Read a .json from python

Question

Read a .json from python

Navigation

#1 by (2 votes)

0

I have a .json with the following structure:

[
  {
    "Country": "Spain",
    "Age": "14"
  },
  {
    "Country": "China",
    "Age": "16"
  },
]

I try to read it with the following method:

import json
from pprint import pprint

with open('json.json') as f:
    data = json.load(f)

pprint(data)

but it throws me the following error:

ValueError: No JSON object could be decoded

The JSON is returned to me by the Octoparse software, so I do not think it is badly formatted.

How to store the values in a local json to my script?

I would like it to have the following format:

{"14":"Spain","16":"China"}

Thank you.

python json

asked by XBoss 19.07.2018 в 08:14

source

1 answer

Capture more than one click from a button Disable dates greater than the current one in an input date

score 2 · Accepted Answer

Diagnosis

Although the JSON that is pasted in the question is correct (except for an error when copying it that has left a comma at the end that was left over), when the user tries the same operations on his own JSON, he gets the error ValueError , which is not very informative.

After some conversations with the user, I get the json file with which he is really working, and I try to replicate the execution of his code with Python2 (which is the version that the user uses), and indeed, although the JSON supplied looks like correct, I get the error:

ValueError: No JSON object could be decoded

If, on the other hand, I repeat the execution using Python3, the diagnosis is much more precise and confirms my suspicions that there are hidden characters at the beginning of the file that are causing the problems:

json.decoder.JSONDecodeError: Unexpected UTF-8 BOM (decode using utf-8-sig): line 1 column 1 (char 0)

The problem

The file contains at the beginning a series of bytes called "BOM" (Byte Order Mark) that are invisible when displayed on screen or loaded in an editor, but not when read from a program.

The mission of those bytes, if the file were in UTF-16, is to allow the programs that read it to deduce the endianity from the architecture in which the file was generated (ie, if it's little endian or big endian ).

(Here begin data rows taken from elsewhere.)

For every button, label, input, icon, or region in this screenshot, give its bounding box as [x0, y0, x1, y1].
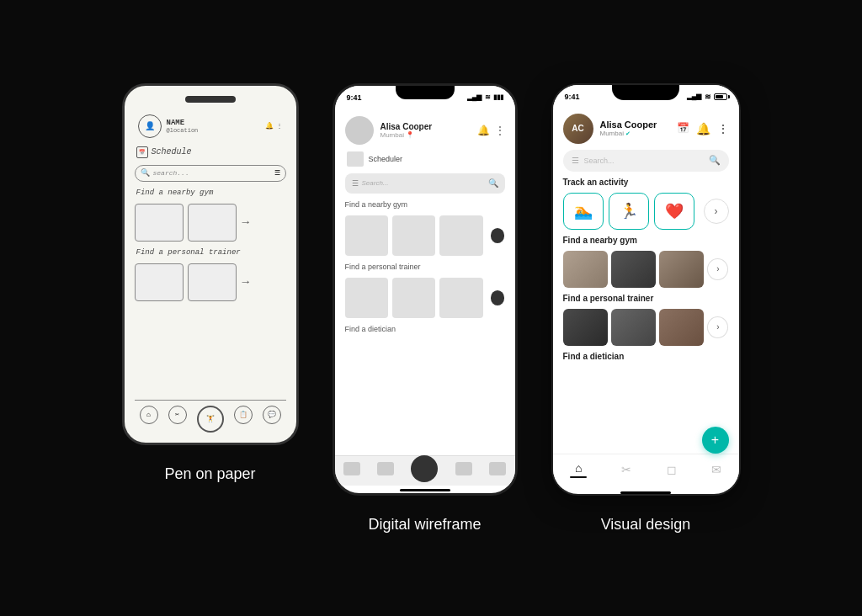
wire-location-pin: 📍	[406, 131, 414, 139]
paper-trainer-cards: →	[135, 263, 286, 301]
vis-gym-arrow[interactable]: ›	[707, 258, 728, 280]
wire-content: Alisa Cooper Mumbai 📍 🔔 ⋮ Scheduler	[335, 109, 515, 455]
wire-bottom-nav	[335, 455, 515, 486]
wire-search-bar[interactable]: ☰ Search... 🔍	[345, 173, 505, 194]
vis-fab-button[interactable]: +	[702, 427, 729, 454]
vis-dots-icon[interactable]: ⋮	[717, 122, 729, 135]
vis-activity-row: 🏊 🏃 ❤️ ›	[563, 193, 729, 230]
vis-verified-icon: ✔	[625, 130, 631, 137]
vis-nav-doc-icon: ◻	[667, 463, 677, 476]
vis-trainer-card-1[interactable]	[563, 309, 608, 346]
vis-phone: 9:41 ▂▄▆ ≋ AC Alisa Cooper	[551, 83, 741, 496]
wire-trainer-card-3	[439, 278, 482, 318]
wire-header-icons: 🔔 ⋮	[477, 125, 505, 136]
vis-trainer-cards: ›	[563, 309, 729, 346]
paper-user-info: NAME @location	[167, 119, 260, 134]
vis-nav-home-icon: ⌂	[575, 461, 582, 475]
wire-trainer-dot	[491, 290, 505, 305]
paper-nav-cut[interactable]: ✂	[168, 406, 187, 424]
vis-trainer-card-2[interactable]	[611, 309, 656, 346]
wire-nav-msg[interactable]	[489, 462, 506, 475]
wire-notch	[396, 86, 455, 99]
paper-avatar: 👤	[138, 114, 162, 138]
vis-status-icons: ▂▄▆ ≋	[687, 93, 727, 101]
paper-search-placeholder: search...	[153, 169, 189, 177]
wire-nav-center[interactable]	[411, 455, 438, 482]
paper-gym-card-2	[188, 204, 237, 242]
wire-search-placeholder: Search...	[362, 179, 485, 187]
vis-activity-heart[interactable]: ❤️	[654, 193, 694, 230]
paper-nav-center[interactable]: 🏋️	[197, 406, 224, 433]
vis-activity-swim[interactable]: 🏊	[563, 193, 604, 230]
wire-nav-doc-icon	[455, 462, 472, 475]
paper-filter-icon: ☰	[274, 169, 280, 177]
wire-bell-icon[interactable]: 🔔	[477, 125, 490, 136]
vis-activity-run[interactable]: 🏃	[609, 193, 649, 230]
wire-nav-doc[interactable]	[455, 462, 472, 475]
wire-status-icons: ▂▄▆ ≋ ▮▮▮	[467, 93, 503, 101]
wire-scheduler-icon	[347, 151, 364, 167]
vis-trainer-arrow[interactable]: ›	[707, 316, 728, 338]
vis-nav-home-underline	[570, 476, 587, 478]
wire-dots-icon[interactable]: ⋮	[495, 125, 505, 136]
paper-nav-home[interactable]: ⌂	[140, 406, 158, 424]
vis-avatar: AC	[563, 114, 593, 144]
vis-signal-icon: ▂▄▆	[687, 93, 702, 100]
bell-icon: 🔔	[265, 122, 274, 130]
vis-content: AC Alisa Cooper Mumbai ✔ 📅 🔔 ⋮	[553, 109, 739, 454]
paper-search-bar[interactable]: 🔍 search... ☰	[135, 165, 286, 182]
paper-search-icon: 🔍	[141, 168, 150, 178]
pen-paper-label: Pen on paper	[164, 465, 255, 483]
wire-gym-card-1	[345, 215, 388, 256]
paper-nav-doc[interactable]: 📋	[234, 406, 253, 424]
vis-gym-card-2[interactable]	[611, 251, 656, 288]
wire-battery-icon: ▮▮▮	[493, 93, 503, 101]
vis-avatar-initials: AC	[572, 124, 583, 133]
vis-gym-card-1[interactable]	[563, 251, 608, 288]
wire-home-indicator	[400, 489, 450, 491]
wire-time: 9:41	[347, 93, 362, 102]
vis-activity-arrow[interactable]: ›	[704, 199, 729, 224]
vis-nav-home[interactable]: ⌂	[570, 461, 587, 478]
wire-nav-scissors[interactable]	[377, 462, 394, 475]
paper-schedule-label: Schedule	[152, 147, 192, 157]
vis-search-placeholder: Search...	[584, 157, 704, 165]
vis-nav-msg[interactable]: ✉	[711, 463, 721, 476]
vis-time: 9:41	[565, 93, 580, 101]
wire-avatar	[345, 116, 374, 145]
main-container: 👤 NAME @location 🔔 ⋮ 📅 Schedule 🔍 search…	[105, 66, 758, 550]
vis-search-bar[interactable]: ☰ Search... 🔍	[563, 150, 729, 172]
wireframe-column: 9:41 ▂▄▆ ≋ ▮▮▮ Alisa Cooper Mumbai 📍	[333, 83, 518, 534]
vis-dietician-title: Find a dietician	[563, 352, 729, 361]
paper-nav-msg[interactable]: 💬	[263, 406, 281, 424]
paper-notch	[185, 96, 236, 103]
wire-trainer-cards	[345, 278, 505, 318]
paper-trainer-card-2	[188, 263, 237, 301]
vis-gym-card-3[interactable]	[659, 251, 704, 288]
paper-trainer-title: Find a personal trainer	[135, 248, 286, 257]
wire-phone: 9:41 ▂▄▆ ≋ ▮▮▮ Alisa Cooper Mumbai 📍	[333, 83, 518, 496]
vis-nav-doc[interactable]: ◻	[667, 463, 677, 476]
vis-bell-icon[interactable]: 🔔	[696, 122, 710, 135]
paper-gym-arrow[interactable]: →	[242, 215, 249, 229]
vis-battery-icon	[714, 93, 727, 100]
vis-nav-scissors[interactable]: ✂	[621, 463, 631, 476]
paper-location: @location	[167, 127, 260, 134]
vis-username: Alisa Cooper	[600, 119, 670, 130]
paper-trainer-arrow[interactable]: →	[242, 275, 249, 289]
wire-city: Mumbai 📍	[380, 131, 471, 139]
dots-icon: ⋮	[276, 122, 283, 130]
vis-gym-title: Find a nearby gym	[563, 236, 729, 245]
vis-trainer-title: Find a personal trainer	[563, 294, 729, 303]
wireframe-label: Digital wireframe	[368, 516, 481, 534]
vis-calendar-icon[interactable]: 📅	[677, 122, 689, 135]
wire-filter-icon: ☰	[352, 179, 359, 188]
wire-trainer-card-2	[392, 278, 435, 318]
wire-nav-home[interactable]	[343, 462, 360, 475]
visual-design-label: Visual design	[601, 516, 691, 534]
vis-trainer-card-3[interactable]	[659, 309, 704, 346]
wire-username: Alisa Cooper	[380, 122, 471, 131]
wire-nav-msg-icon	[489, 462, 506, 475]
wire-scheduler-row: Scheduler	[345, 151, 505, 167]
wire-gym-card-3	[439, 215, 482, 256]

However, in a UTF-8 file it does not make sense to enter these bytes because the UTF-8 format is immune to the endianity problem.

However, many editors and Windows programs enter these bytes equally when they save in UTF-8, and that is why it is not compatible with the JSON standard.

Solution

Using python3 it is possible to pass to open() a parameter that specifies the encoding of the file to be read (if it is not passed, it assumes utf-8 ). In this case we would have to pass utf-8-sig , as Python3 itself is telling us in its error message.

However, since the user uses Python2, he does not have the possibility to pass that parameter when opening the file, so we have no choice but to read the entire file to a string of bytes, and then encode that string to Unicode, using the format in question. Then we will use json.loads() instead of json.load() , since this way we can pass the correctly decoded unicode string instead of the file.

That is:

import json
with open("json.json") as f:
  raw_data = f.read()
data = json.loads(raw_data.decode("utf-8-sig"))

This solution occupies more memory than Python3, because we have to load the entire file before parsing the json, while in the python3 it would go parsing as it is read, but since the file is not very large (61K) no problem.